Gp130 is a member of the cytokine-receptor superfamily. It is envisaged to consist of 6 parts in its extracellular domain, numbered from distal to membrane-proximal—D1–D6. The second and third parts comprise the cytokine-binding component highlighted by 4 conserved cysteines and a WSXWS motif (Pflanz and others 2000). Gp130 itself has no intrinsic tyrosine kinase activity, but it is phosphorylated on tyrosine residues after complex formation with any of the IL-6 subfamily cytokines. This leads to its association with JAK/Tyk tyrosine kinases and STAT protein transcription factors, specifically STAT-3, which when phosphorylated leads to the activation of a number of downstream genes (Heinrich and others 1998).

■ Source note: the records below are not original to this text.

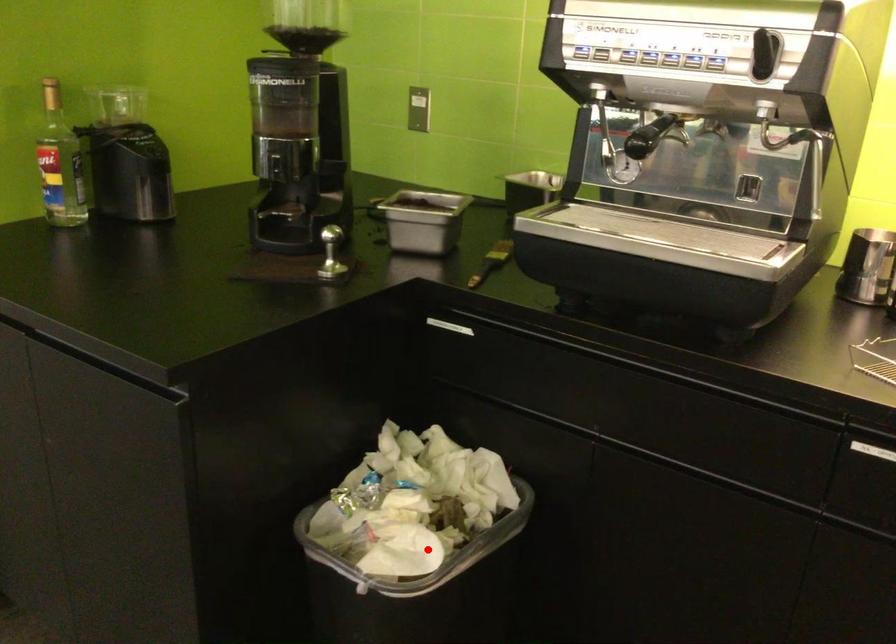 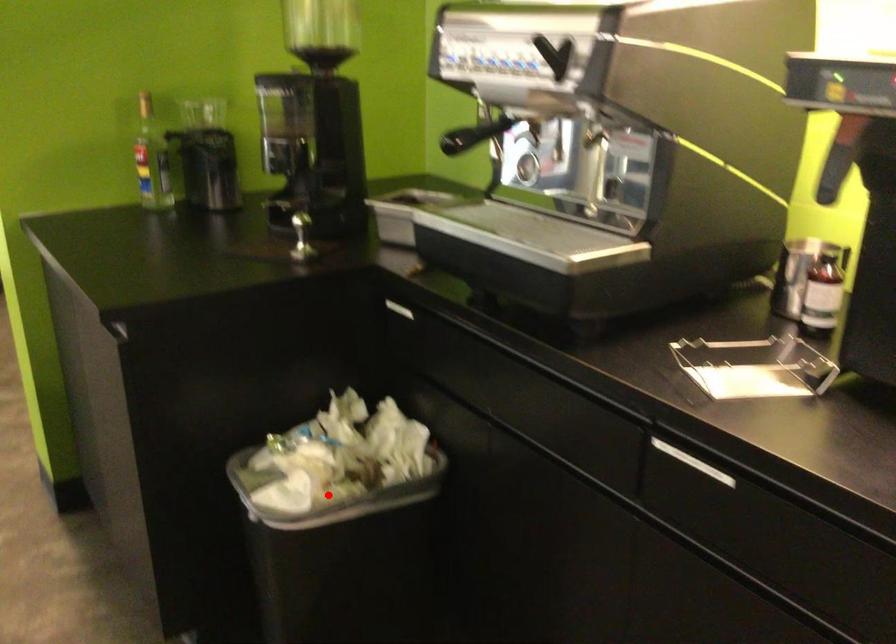 I am providing you with two images of the same scene from different viewpoints. A red point is marked on the first image and another point is marked on the second image. Is the marked point in image1 the same physical position as the marked point in image2?

Yes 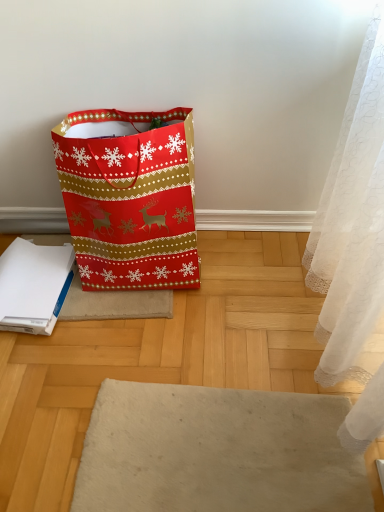 Question: In terms of size, does shiny paper bag at left appear bigger or smaller than white paper notebook at lower left?

Choices:
 (A) big
 (B) small

Answer: (A)

Question: In terms of height, does shiny paper bag at left look taller or shorter compared to white paper notebook at lower left?

Choices:
 (A) tall
 (B) short

Answer: (A)

Question: In the image, is shiny paper bag at left positioned in front of or behind white paper notebook at lower left?

Choices:
 (A) front
 (B) behind

Answer: (A)

Question: Would you say white paper notebook at lower left is to the left or to the right of shiny paper bag at left in the picture?

Choices:
 (A) left
 (B) right

Answer: (A)

Question: From the image's perspective, is white paper notebook at lower left located above or below shiny paper bag at left?

Choices:
 (A) below
 (B) above

Answer: (A)

Question: Is white paper notebook at lower left bigger or smaller than shiny paper bag at left?

Choices:
 (A) small
 (B) big

Answer: (A)

Question: In terms of height, does white paper notebook at lower left look taller or shorter compared to shiny paper bag at left?

Choices:
 (A) short
 (B) tall

Answer: (A)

Mutational analysis has shed some light on the role of gp130. Homozygous mice deficient in gp130 activation have shown many defects such as impaired development of the ventricular myocardium. Ernst and colleagues (Ernst and others 2001) generated gp130 knock-in mice (gp130Δ^STAT/Δ^STAT), in which all STAT-binding sites were deleted from the gene encoding gp130, but the binding sites for both JAKs and protein tyrosine phosphatase-2 (SHP-2) were preserved. They found that this mutant mouse developed severe joint disease with features strongly resembling those found in RA, as well as a blastocyst implantation defect and gastrointestinal ulceration. Such studies highlight the potential importance of defects in gp130 signaling in the pathogenesis of arthritis.

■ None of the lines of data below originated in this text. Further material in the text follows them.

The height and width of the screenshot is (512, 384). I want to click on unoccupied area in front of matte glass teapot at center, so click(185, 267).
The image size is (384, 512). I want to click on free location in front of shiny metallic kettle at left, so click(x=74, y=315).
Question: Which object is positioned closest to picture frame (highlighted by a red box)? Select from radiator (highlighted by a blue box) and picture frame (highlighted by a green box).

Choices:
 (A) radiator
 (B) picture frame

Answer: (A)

Gp130R and IL-6 subfamily cytokines

The binding of cytokine(s) to gp130 receptor takes place at different sites (Table 1). In general, the IL-6 subfamily cytokines share and activate the gp130 receptor in different ways. In one scenario the cytokine binds to its own specific receptor with high affinity before heterodimerization with gp130. For example, LIF binds to LIF-R and LIF-R/gp130 heterodimerizes (Hudson and others 1996), and in the other, the cytokine binds to gp130 receptor with high affinity after it has first bound to another receptor; eg, IL-6 first binds to either membrane-bound IL-6R or soluble (circulating free) IL-6R (sIL-6R) and the complex then binds gp130 with high affinity causing it to homodimerize. Similarly IL-11 binds to sIL-11R. CNTF, in addition to binding to LIF-R, binds sCNTF (Taga and others 1989) (Fig. 1).

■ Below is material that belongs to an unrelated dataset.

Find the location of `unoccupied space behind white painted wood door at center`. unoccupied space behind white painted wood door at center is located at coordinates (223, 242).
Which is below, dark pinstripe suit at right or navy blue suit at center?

Methods Used to Block Gp130 Signaling

A number of strategies have been developed to block the gp130 activation, stimulated by the IL-6 subfamily cytokines. These are detailed below.

Monoclonal antibodies

mAbs directed against gp130 have been shown to inhibit the biological activities of those cytokines that use gp130 receptor systems, eg, IL-6 subfamily cytokines. Gu and others (1996), for example, used human plasmacytoma cells, an IL-6 subfamily cytokine-dependent cell line, and generated anti-gp130 mAbs that specifically inhibited CNTF, but without affecting the biological activity of the other members of the IL-6 cytokine subfamily. Such antibodies, some of which are patented, have applications not only as research tools, to design anti-IL-6 cytokine inhibitors, but also in medicinal products and diagnostic reagents.

Soluble forms of gp130

As a means of blocking IL-6/gp130 activation, Jostock and others (1999) created recombinant soluble forms of gp130 (sgp130) proteins that were capable of binding to IL-6, in complex with sIL-6R, and blocked IL-6/sIL-6R-induced proliferation of gp130-expressing BAF/3 cells in vitro (at concentrations ranging from 10 to 100 ng/mL). Further, they showed that sgp130 partly inhibited LIF- and OSM-induced proliferation when used at higher concentrations (1,000 ng/mL). However, due to the bipartite nature of IL-6Rα, blocking IL-6 action using soluble receptors has, in general, been very challenging. This is because IL-6 alone does not bind to gp130, but it must first bind sIL-6Rα before it can be neutralized by sgp130. The gp130/sIL-6Rα complex thus formed can neutralize the agonistic complex of IL-6/sIL-6Rα. For this reason Jostock and others created a recombinant sgp130 that was capable of specifically blocking IL-6 responses dependent on sIL-6Rα, whereas membrane-bound IL-6R remained unaffected.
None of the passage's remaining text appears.